Auf ein Glas Wein zu Besuch bei Goethe

Auch das „Literarische Trio“, Gerhard Schröder, Christine Klostermann und Werner Danz, erhoben ihr Glas auf den deutschen Dichterfürst.Foto: p

Dieburg - Zu einem „Spaziergang durch das Leben von Johann Wolfgang von Goethe“ hatte kürzlich der Museumsförderverein zusammen mit dem Museumsteam interessierte Literaturfreunde eingeladen.

Dazu konnten Christine Klostermann, Werner Danz und Gerhard Schröder (Dieburg) engagiert werden, ein „Literarisches Trio“, das schon durch sechs Literaturabende im Naturfreundehaus auf der Moret zu begeistern wusste.

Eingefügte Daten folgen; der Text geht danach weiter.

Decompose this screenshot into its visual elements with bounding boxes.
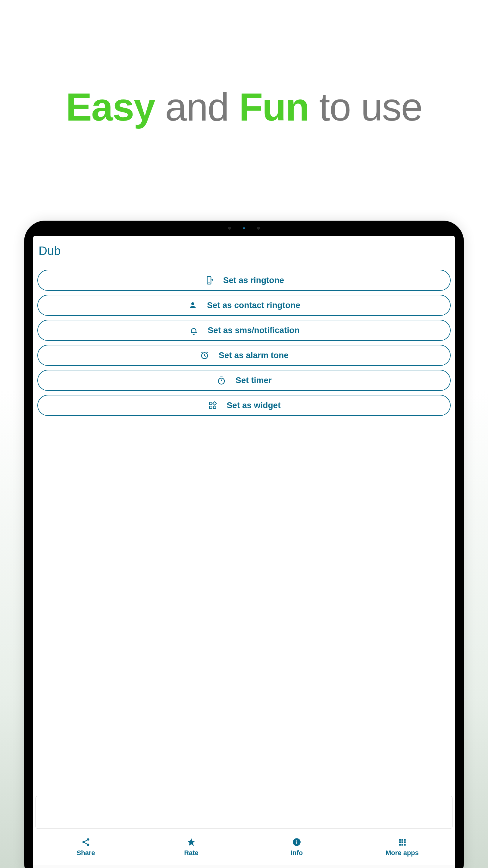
svg-rect-23	[404, 844, 406, 845]
share-icon	[82, 838, 90, 846]
set-widget-button[interactable]: Set as widget	[37, 395, 451, 416]
nav-info[interactable]: Info	[244, 829, 350, 865]
headline-word-easy: Easy	[66, 85, 155, 129]
headline-word-and: and	[155, 85, 239, 129]
info-icon	[292, 838, 301, 846]
svg-rect-17	[404, 839, 406, 841]
action-label: Set as sms/notification	[208, 326, 300, 335]
apps-grid-icon	[398, 838, 407, 846]
set-ringtone-button[interactable]: Set as ringtone	[37, 270, 451, 291]
nav-rate[interactable]: Rate	[138, 829, 244, 865]
system-nav-bar	[33, 865, 455, 868]
nav-label: Info	[291, 849, 303, 857]
svg-rect-6	[209, 406, 212, 408]
nav-share[interactable]: Share	[33, 829, 138, 865]
svg-rect-19	[401, 841, 403, 843]
svg-rect-7	[213, 406, 216, 408]
action-label: Set as alarm tone	[219, 350, 289, 360]
svg-rect-14	[296, 840, 297, 841]
ad-placeholder	[36, 796, 452, 829]
set-timer-button[interactable]: Set timer	[37, 370, 451, 391]
action-label: Set as ringtone	[223, 276, 284, 285]
set-contact-ringtone-button[interactable]: Set as contact ringtone	[37, 295, 451, 316]
nav-label: More apps	[386, 849, 419, 857]
headline-word-fun: Fun	[239, 85, 309, 129]
set-sms-notification-button[interactable]: Set as sms/notification	[37, 320, 451, 341]
svg-rect-8	[213, 402, 216, 405]
svg-rect-13	[296, 841, 297, 844]
tablet-frame: Dub Set as ringtone	[24, 221, 464, 868]
page-title: Dub	[33, 236, 455, 270]
action-label: Set as widget	[227, 401, 281, 410]
svg-point-9	[87, 838, 90, 841]
svg-rect-16	[401, 839, 403, 841]
svg-rect-22	[401, 844, 403, 845]
headline-word-touse: to use	[309, 85, 422, 129]
svg-rect-20	[404, 841, 406, 843]
person-icon	[188, 300, 198, 310]
star-icon	[187, 838, 196, 846]
nav-label: Rate	[184, 849, 198, 857]
svg-point-2	[191, 302, 194, 305]
action-label: Set timer	[235, 375, 272, 385]
phone-ring-icon	[204, 275, 214, 285]
action-label: Set as contact ringtone	[207, 301, 300, 310]
set-alarm-tone-button[interactable]: Set as alarm tone	[37, 345, 451, 366]
camera-bar	[208, 227, 280, 230]
svg-rect-5	[209, 402, 212, 405]
alarm-icon	[199, 350, 210, 361]
svg-point-11	[87, 844, 90, 846]
action-list: Set as ringtone Set as contact ringtone	[33, 270, 455, 416]
nav-more-apps[interactable]: More apps	[350, 829, 455, 865]
svg-rect-21	[399, 844, 401, 845]
svg-point-10	[83, 841, 85, 843]
timer-icon	[216, 375, 227, 385]
svg-rect-15	[399, 839, 401, 841]
spacer	[33, 416, 455, 796]
nav-label: Share	[76, 849, 95, 857]
bottom-nav: Share Rate Info	[33, 829, 455, 865]
promo-headline: Easy and Fun to use	[0, 87, 488, 127]
bell-icon	[189, 325, 199, 336]
screen: Dub Set as ringtone	[33, 236, 455, 868]
svg-rect-18	[399, 841, 401, 843]
widget-icon	[207, 400, 218, 410]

Im sehr gut besetzten Pädagogik-Raum des Museums wurde von diesem „Literarischen Trio“ beim Glas Wein das Leben und Wirken des großen deutschen Dichters und Denkers auf sehr unterhaltsame Weise dargestellt.

Während Christine Klostermann Auszüge aus dem abwechslungsreichen Leben von Goethe in biographischen Sequenzen vorstellte, füllten die beiden Hobby-Literaten Danz und Schröder Goethes Lebensabschnitte mit einer passenden und gekonnten Auswahl seiner Gedichte, Balladen und auch Anekdoten, verbunden mit sehr feinfühligen Musikeinspielungen.

Vorgetragen wurden auch weniger bekannte und lange nicht mehr gehörte Gedichte und Balladen, aber auch Klassiker, wie Heideröslein, Das Veilchen und Der Erlkönig, sehr beeindruckend zu Dritt vorgetragen, sowie Der Zauberlehrling, den Christine Klostermann in freiem Vortrag begeisternd zelebrierte.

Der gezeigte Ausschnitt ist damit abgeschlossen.